Also provided are methods for generating a deamination-resistant strand of DNA using one hairpin. The method involves (a) separating the strands of a double-stranded fragment of DNA to produce a single-stranded fragment; (b) attaching a double-stranded adaptor to the 3′ end of the single-stranded fragment; (c) extending the free 3′ end of an attached double-stranded adaptor in a dCTP-free reaction mix that comprises a strand-displacing or nick-translating polymerase; and dGTP, dATP, dTTP, and modified dCTP, to generate a double-stranded product; (d) attaching a hairpin adaptor to the 5′ end of the double-stranded product to generate a hairpin product that has an original strand and a neosynthesized strand that contains modified Cs.
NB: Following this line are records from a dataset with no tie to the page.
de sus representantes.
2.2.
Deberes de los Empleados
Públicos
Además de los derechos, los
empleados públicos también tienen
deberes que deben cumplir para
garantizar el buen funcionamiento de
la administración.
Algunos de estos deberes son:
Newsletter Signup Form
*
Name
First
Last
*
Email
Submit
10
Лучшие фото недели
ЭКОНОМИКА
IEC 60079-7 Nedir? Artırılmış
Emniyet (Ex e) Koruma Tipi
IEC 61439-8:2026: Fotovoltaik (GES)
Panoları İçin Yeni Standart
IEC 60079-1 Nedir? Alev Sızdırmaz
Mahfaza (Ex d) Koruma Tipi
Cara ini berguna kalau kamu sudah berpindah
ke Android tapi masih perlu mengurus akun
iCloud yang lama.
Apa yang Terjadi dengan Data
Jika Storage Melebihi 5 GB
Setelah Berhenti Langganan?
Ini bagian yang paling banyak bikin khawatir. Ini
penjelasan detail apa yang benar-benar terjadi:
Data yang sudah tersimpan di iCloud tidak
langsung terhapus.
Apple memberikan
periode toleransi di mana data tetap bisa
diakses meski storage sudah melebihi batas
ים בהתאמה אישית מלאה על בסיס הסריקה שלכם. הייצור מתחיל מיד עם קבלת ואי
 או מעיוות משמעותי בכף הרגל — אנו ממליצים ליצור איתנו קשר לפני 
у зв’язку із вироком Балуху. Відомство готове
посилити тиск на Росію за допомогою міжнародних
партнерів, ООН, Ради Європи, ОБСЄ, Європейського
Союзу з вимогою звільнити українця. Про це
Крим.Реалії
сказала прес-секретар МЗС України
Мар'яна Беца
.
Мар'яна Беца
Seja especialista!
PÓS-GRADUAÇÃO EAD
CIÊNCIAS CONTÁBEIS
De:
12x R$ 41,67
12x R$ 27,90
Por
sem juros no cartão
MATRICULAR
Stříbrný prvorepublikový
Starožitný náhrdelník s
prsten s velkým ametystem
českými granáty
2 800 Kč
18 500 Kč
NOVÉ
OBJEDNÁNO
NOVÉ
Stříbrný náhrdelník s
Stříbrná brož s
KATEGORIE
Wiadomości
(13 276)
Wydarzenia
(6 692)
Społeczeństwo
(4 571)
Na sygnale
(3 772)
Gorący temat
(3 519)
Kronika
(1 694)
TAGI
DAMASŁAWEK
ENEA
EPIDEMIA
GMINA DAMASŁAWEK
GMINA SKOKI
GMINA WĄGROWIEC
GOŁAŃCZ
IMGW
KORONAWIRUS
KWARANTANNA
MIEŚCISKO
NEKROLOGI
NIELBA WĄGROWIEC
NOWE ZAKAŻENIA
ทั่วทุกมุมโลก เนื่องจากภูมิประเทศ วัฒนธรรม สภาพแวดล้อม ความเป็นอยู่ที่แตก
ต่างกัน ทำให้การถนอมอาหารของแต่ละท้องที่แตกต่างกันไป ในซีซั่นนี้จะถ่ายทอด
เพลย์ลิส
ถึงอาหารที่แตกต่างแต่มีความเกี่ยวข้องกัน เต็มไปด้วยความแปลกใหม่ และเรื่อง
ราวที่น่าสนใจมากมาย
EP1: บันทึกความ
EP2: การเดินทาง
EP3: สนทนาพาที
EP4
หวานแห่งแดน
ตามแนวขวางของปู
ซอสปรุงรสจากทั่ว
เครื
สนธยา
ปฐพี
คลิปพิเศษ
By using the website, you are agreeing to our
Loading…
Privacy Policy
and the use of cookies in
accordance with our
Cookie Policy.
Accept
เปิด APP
Provided herein is a method for generating a deamination-resistant strand of DNA. In some embodiments, the method may comprise: (a) ligating a hairpin adaptor to a double-stranded fragment of DNA to produce a ligation product; (b) enzymatically generating a free 3′ end in a double-stranded region of the hairpin adaptor in the ligation product; and (c) extending the free 3′ end in a dCTP-free reaction mix that comprises a strand-displacing or nick-translating polymerase, dGTP, dATP, dTTP and modified dCTP to generate a hairpin product that has an original strand and a neosynthesized strand that contains modified Cs. In some embodiments, the method may comprise: (d) deaminating the hairpin product or an adaptor-ligated product thereof, wherein the modified Cs protect the neosynthesized strand from deamination.
Because the top and bottom strands of the double stranded molecule are locked together by a hairpin, the neosynthesized strand (which provides the “sequence information”) and the deaminated strand (which provides the “methylation information”) can be read on the same paired-end read. The sequence of the neosynthesized strand provides an internal reference for the deaminated strand, thereby allowing methylated cytosines to be identified by comparing the sequence of the neosynthesized strand to the sequence of the deaminated strand in a pair of paired- end reads (seeand B), without a reference sequence (e.g., a reference genome). In addition, the neosynthesized strand retains the four letter (G, A, T, C) code, thereby allowing sequence variations (e.g., SNPs) and methylated cytosines to be readily identified in the same molecule. Thus, in using the present method, the interplay between sequence variations and methylation can be analyzed at a single molecule resolution. Finally, because the neosynthesized strand contains the original four letter (G, A, T, C) code, fragments from a library produced by the present method can be enriched using conventional probes that are designed using genomic sequence as a template.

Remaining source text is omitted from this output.